"Onlar seni göremezler"

A -
A +

Abdurrahman Tırsî hazretleri İznik'te yaşıyan bir Allah dostudur. O devirde bir genç iftiraya uğradı. Yakalanıp cezası verilecekti hemen. N'apsın garip? Düşündü, taşındı, gidip sığındı bu zatın hanesine. Eh, başı sıkışan ona koşuyordu zaten. Derken memurlar haber alıp geldiler o eve. Hızlı hızlı çaldılar kapıyı. Mübarek içerde rahatlandırdı genci: - Korkma evladım, onlar seni göremezler. Sonra açtı kapıyı. - Buyurun, ne istiyorsunuz? - Efendi Baba, bir suçlu arıyoruz, senin evine girdiğini öğrendik.

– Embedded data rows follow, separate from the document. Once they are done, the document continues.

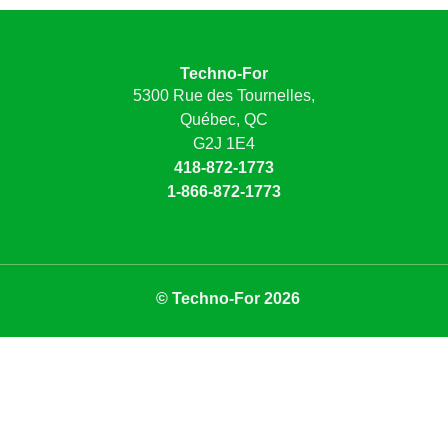
Techno-For
5300 Rue des Tournelles,
Québec, QC
G2J 1E4
418-872-1773
1-866-872-1773
© Techno-For 2026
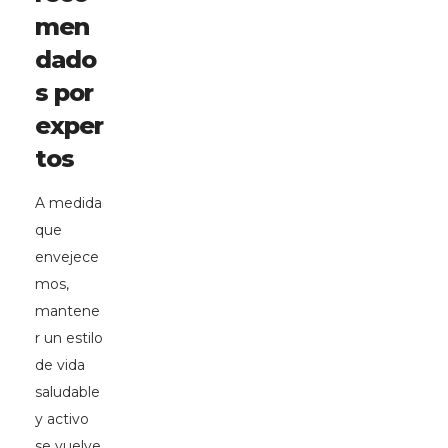
men
dado
s por
exper
tos
A medida
que
envejece
mos,
mantene
r un estilo
de vida
saludable
y activo
se vuelve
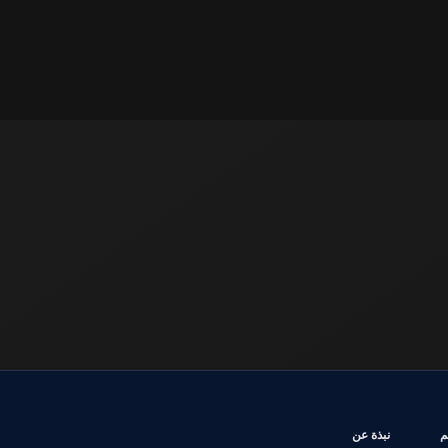
EMB يتم
نبذة عن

Büyük Veli gayet sakindi. - Buyurun girin. Bulursanız alıp götürün tabii. Adamlar bir hışımla girip aradılar her yeri. Ama göremediler. Halbuki aradıkları genç oturmaktaydı aynı odada. Geldikleri gibi döndüler tabii. Hakiki Cennet nimeti Bir gün de, sevdiği bir genç gelip dert yandı: - Hocam, hanımla geçinemiyoruz, ne yapayım? Mübarek sevgiyle süzdü genci: - Hanımın müslüman mı evladım? - Elbette hocam. - Namazını kılıyor mu? - Muntazaman kılıyor. - Tesettüre riayet ediyor mu? - Evet, ediyor. - Mübarek olsun evladım. Hanımın bir Cennet nimeti öyleyse. Hem de hakiki Cennet nimeti. Genç, bir şey anlamamıştı. Sordu hemen: - Nasıl yani hocam? - Evladım, bu dünyada bir tane hakiki Cennet nimeti vardır. O da senin hanımın gibi Allaha iman eden, namazını kılan ve tesettüre riayet eden saliha bir hanımdır. - Öyle mi hocam? - Evet. İyi bilesin o hanımın kıymetini. - Peki hocam. Madem öyleymiş, el üstünde tutacağım onu artık. Şükretmek nasıl olur? Bir gün de sordu bir talebesi: - Hocam, "Çok şükür" demekle Allaha şükredilmiş olur mu? - Olmaz evladım. - Şükür ne demek öyleyse? - Şükür demek, bir nimet ne için verilmişse, onu o yolda kullanmaktır. - Nasıl mesela? - Mesela "Göz" nimetinin şükrünü yapabilmek için helal ve mubah olan yerlere bakılır, günah ve haram olan şeylere bakılmaz. Çünkü gözü, güzel ve faydalı şeylere bakmak için yaratmıştır Hak teala. Onunla harama bakılırsa, o nimetin şükrü yapılmamış olur. - Öbür uzuvlar da öyle mi hocam? - Evet evladım. Her uzvu, yaratılış maksadına göre kullanmak lâzım. Kim bunu başarırsa, o nimetin şükrünü yapmış olur.